I hope someone finds this useful.

Steve Wellens

11 Comments

  • The behaviour is hardly unexpected, Steve. Strings are reference types, true but they're special in that they are immutable. Since they're immutable, any operation generates a new instance. And that includes assignment. Passing a string by value cannot result in changes to the original string coz any change to a string results in a new string (immutable strings, remember).

    The same behaviour can be seen for anything that's immutable (or meant to be immutable). For example, structs. Structs are passed by value. The following example can show this clearly:

    public class A { public int V {get;set; }
    void ChangeV(A a){ a.V = 10; }

    A a = new A();
    a.V = 1;
    ChangeV(a);
    Console.WriteLine(a.V); //outputs 10

    Since A is a class, simply passing a to ChangeV changed the original a instance.

    Change A to a struct now and the same program would write 1. This is coz A being a value type (struct), passing it to ChangeV creates a new instance of A for the method and assigns 10 to the new instance.

    Same happens with string parameters - since any change creates a new instance, the original string passed in remains unchanged. Keeping strings immutable was a design decision to improve performance when dealing with strings among other things (they're immutable in Java too).


  • >> The behaviour is hardly unexpected

    Well I didn't expect it. There was no need for you to explain why, that's what my post was for.

    Thanks for your comment Ashic.

  • Hmm...I guess you expect it when you know it already. Strings are the only built in immutable reference type and such can get confusing.

    I wanted to point out the immutability of strings but then veered off track with the example I guess ;)

  • It is amazing how far developers can get these days without truely understanding the fundamentals of their choosen language. Its not only .Net developers, though, there is a huge debate on one of the Java sites as to whether the language uses pass-by-value or pass-by-ref.

  • Java??? How dare you use the 'J' word here!

    :)

  • Hey Arun,
    I agree the topics are the same...but the content/style is quite different. Hopefully, readers will benefit from having multiple discussions of the same topic. If one discussion doesn't make the light bulb turn on, maybe another will!

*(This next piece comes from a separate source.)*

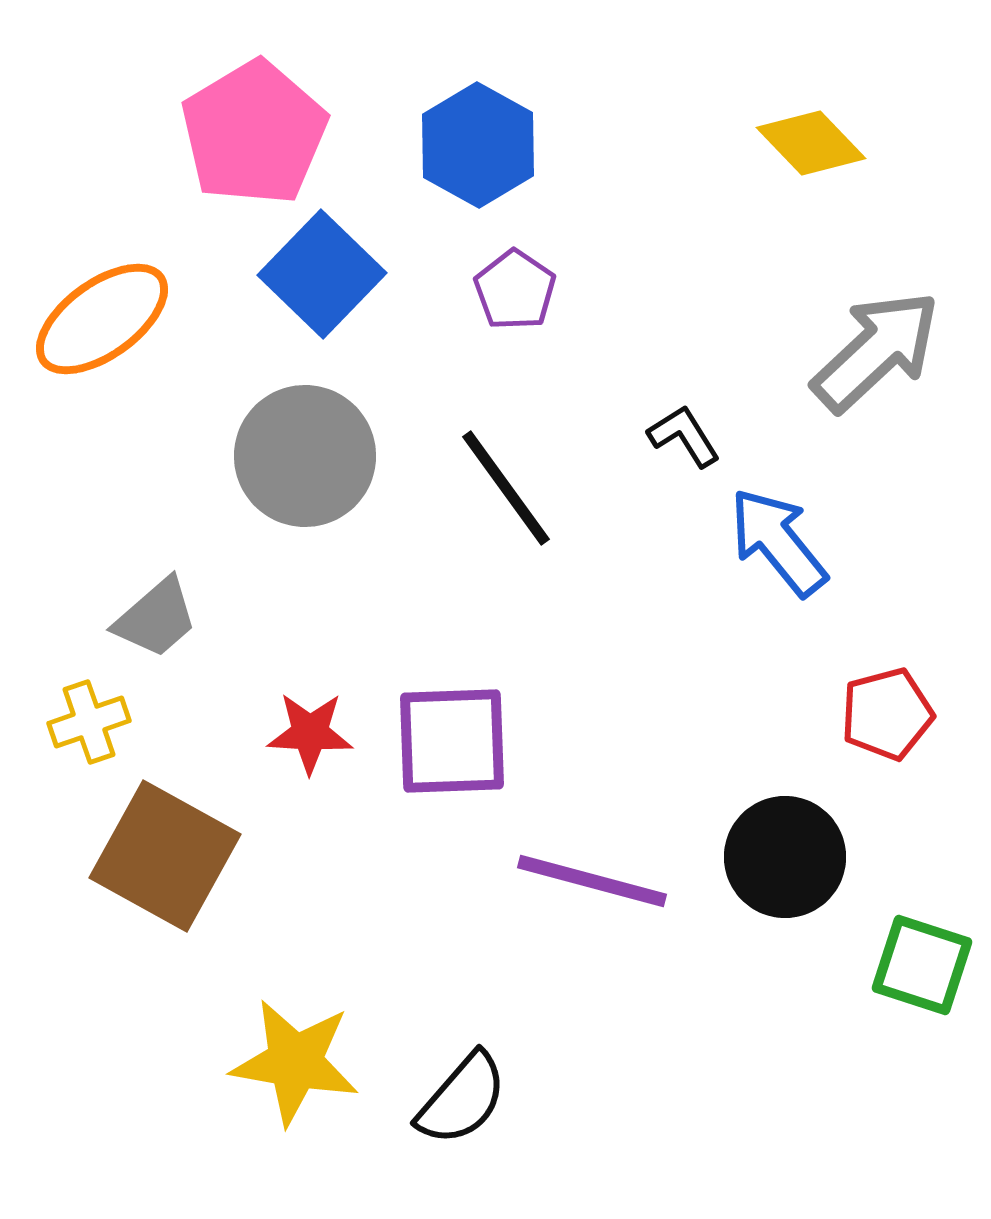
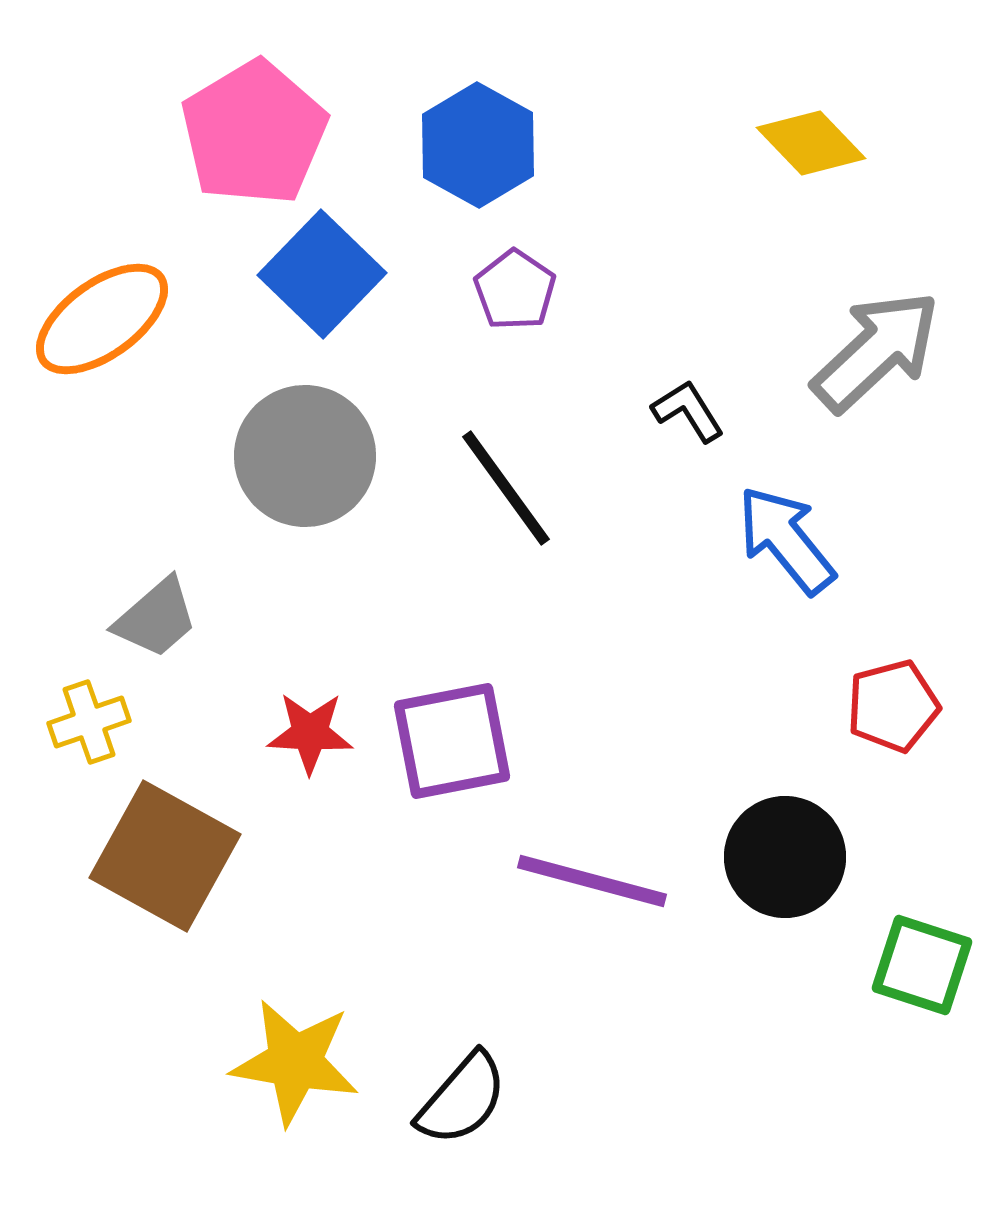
black L-shape: moved 4 px right, 25 px up
blue arrow: moved 8 px right, 2 px up
red pentagon: moved 6 px right, 8 px up
purple square: rotated 9 degrees counterclockwise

  • This is one of those weird things that really makes me wonder what model people have in their heads that makes this a difficult concept.  Strings are like every other reference-type class in the system, when passed by value you can change the instance properties but not the instance variable itself.  No exceptions, no surprises, this is how all classes work.  The only tiny quirk is the string happens to have no mutable instance properties, but then so do a lot of classes that I write myself.
    And yet programmers get surprised by it over and over.  I honestly have no idea why.  My guess is that the confusion has something to do with the initialization semantics, but I'm really not sure.  I always wonder if it's just a misunderstanding with String, or if some people have a different model in their heads of the whole class system and how it works.

  • "My guess is that the confusion has something to do with the initialization semantics, but I'm really not sure."

    I think you are on to something there. It may have something to do with the fact that a new string object is created on assignment... automatically... with no 'new' keyword.

  • "Value types ... when declared locally, their memory storage is on the stack, not on the heap"
    Don't let Eric Lippert read that!
    "The real statement should be: In the Microsoft implementation of C# on the desktop CLR, value types are stored on the stack when the value is a local variable or temporary that is not a closed-over local variable of a lambda or anonymous method, and the method body is not an iterator block, and the jitter chooses to not enregister the value."
    blogs.msdn.com/.../the-truth-about-value-types.aspx

  • I supposed if I was writing a legal document I might include that.

    However, when communicating fundamental concepts, that type of verbose, minutia can detract from, and obfuscate, the underlying message.

  • Really good article on how to pass strings by ref, thanks for posting!!..

Comments have been disabled for this content.